From top to bottom, write out the listing exactly.
* * * *
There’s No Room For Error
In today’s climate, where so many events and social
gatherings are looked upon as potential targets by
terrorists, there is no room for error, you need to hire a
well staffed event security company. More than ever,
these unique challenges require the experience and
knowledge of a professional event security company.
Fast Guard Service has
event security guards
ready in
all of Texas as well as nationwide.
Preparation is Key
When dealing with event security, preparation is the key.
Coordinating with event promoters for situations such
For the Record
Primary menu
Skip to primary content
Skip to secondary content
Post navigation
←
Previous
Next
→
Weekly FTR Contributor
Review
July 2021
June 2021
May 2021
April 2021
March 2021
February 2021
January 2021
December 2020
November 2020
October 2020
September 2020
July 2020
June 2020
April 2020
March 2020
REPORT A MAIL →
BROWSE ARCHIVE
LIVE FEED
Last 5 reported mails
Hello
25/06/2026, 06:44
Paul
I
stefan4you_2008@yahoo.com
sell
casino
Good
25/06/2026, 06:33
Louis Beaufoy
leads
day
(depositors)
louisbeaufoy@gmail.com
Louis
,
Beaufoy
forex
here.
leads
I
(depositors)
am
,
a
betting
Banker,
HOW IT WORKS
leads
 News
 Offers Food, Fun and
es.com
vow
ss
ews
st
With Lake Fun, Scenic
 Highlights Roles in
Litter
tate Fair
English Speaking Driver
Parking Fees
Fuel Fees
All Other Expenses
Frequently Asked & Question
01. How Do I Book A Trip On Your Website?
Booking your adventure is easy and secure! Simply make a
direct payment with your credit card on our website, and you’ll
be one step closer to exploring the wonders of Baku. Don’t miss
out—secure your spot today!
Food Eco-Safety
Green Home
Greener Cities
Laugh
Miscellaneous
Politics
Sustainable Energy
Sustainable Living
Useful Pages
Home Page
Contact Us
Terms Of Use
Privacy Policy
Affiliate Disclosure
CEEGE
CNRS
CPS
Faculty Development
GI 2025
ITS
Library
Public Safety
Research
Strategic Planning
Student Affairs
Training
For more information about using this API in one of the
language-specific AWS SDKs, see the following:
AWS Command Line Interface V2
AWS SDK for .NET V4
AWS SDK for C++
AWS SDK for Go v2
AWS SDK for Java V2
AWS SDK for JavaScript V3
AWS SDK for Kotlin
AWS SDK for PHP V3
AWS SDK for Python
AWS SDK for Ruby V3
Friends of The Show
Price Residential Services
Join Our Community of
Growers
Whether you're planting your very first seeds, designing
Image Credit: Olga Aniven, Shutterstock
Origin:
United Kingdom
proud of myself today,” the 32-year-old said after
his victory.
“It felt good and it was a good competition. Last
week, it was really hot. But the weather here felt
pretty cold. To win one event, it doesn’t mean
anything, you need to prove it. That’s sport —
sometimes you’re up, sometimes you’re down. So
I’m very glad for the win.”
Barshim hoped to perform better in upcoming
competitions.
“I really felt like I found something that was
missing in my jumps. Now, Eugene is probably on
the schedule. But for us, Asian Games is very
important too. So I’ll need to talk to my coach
* * * *
→ **RESPONSE**:
There’s No Room For Error
In today’s climate, where so many events and social
gatherings are looked upon as potential targets by
terrorists, there is no room for error, you need to hire a
well staffed event security company. More than ever,
these unique challenges require the experience and
knowledge of a professional event security company.
Fast Guard Service has
event security guards
ready in
all of Texas as well as nationwide.
Preparation is Key
When dealing with event security, preparation is the key.
Coordinating with event promoters for situations such
For the Record
Primary menu
Skip to primary content
Skip to secondary content
Post navigation
←
Previous
Next
→
Weekly FTR Contributor
Review
July 2021
June 2021
May 2021
April 2021
March 2021
February 2021
January 2021
December 2020
November 2020
October 2020
September 2020
July 2020
June 2020
April 2020
March 2020
REPORT A MAIL →
BROWSE ARCHIVE
LIVE FEED
Last 5 reported mails
Hello
25/06/2026, 06:44
Paul
I
stefan4you_2008@yahoo.com
sell
casino
Good
25/06/2026, 06:33
Louis Beaufoy
leads
day
(depositors)
louisbeaufoy@gmail.com
Louis
,
Beaufoy
forex
here.
leads
I
(depositors)
am
,
a
betting
Banker,
HOW IT WORKS
leads
 News
 Offers Food, Fun and
es.com
vow
ss
ews
st
With Lake Fun, Scenic
 Highlights Roles in
Litter
tate Fair
English Speaking Driver
Parking Fees
Fuel Fees
All Other Expenses
Frequently Asked & Question
01. How Do I Book A Trip On Your Website?
Booking your adventure is easy and secure! Simply make a
direct payment with your credit card on our website, and you’ll
be one step closer to exploring the wonders of Baku. Don’t miss
out—secure your spot today!
Food Eco-Safety
Green Home
Greener Cities
Laugh
Miscellaneous
Politics
Sustainable Energy
Sustainable Living
Useful Pages
Home Page
Contact Us
Terms Of Use
Privacy Policy
Affiliate Disclosure
CEEGE
CNRS
CPS
Faculty Development
GI 2025
ITS
Library
Public Safety
Research
Strategic Planning
Student Affairs
Training
For more information about using this API in one of the
language-specific AWS SDKs, see the following:
AWS Command Line Interface V2
AWS SDK for .NET V4
AWS SDK for C++
AWS SDK for Go v2
AWS SDK for Java V2
AWS SDK for JavaScript V3
AWS SDK for Kotlin
AWS SDK for PHP V3
AWS SDK for Python
AWS SDK for Ruby V3
Friends of The Show
Price Residential Services
Join Our Community of
Growers
Whether you're planting your very first seeds, designing
Image Credit: Olga Aniven, Shutterstock
Origin:
United Kingdom
proud of myself today,” the 32-year-old said after
his victory.
“It felt good and it was a good competition. Last
week, it was really hot. But the weather here felt
pretty cold. To win one event, it doesn’t mean
anything, you need to prove it. That’s sport —
sometimes you’re up, sometimes you’re down. So
I’m very glad for the win.”
Barshim hoped to perform better in upcoming
competitions.
“I really felt like I found something that was
missing in my jumps. Now, Eugene is probably on
the schedule. But for us, Asian Games is very
important too. So I’ll need to talk to my coach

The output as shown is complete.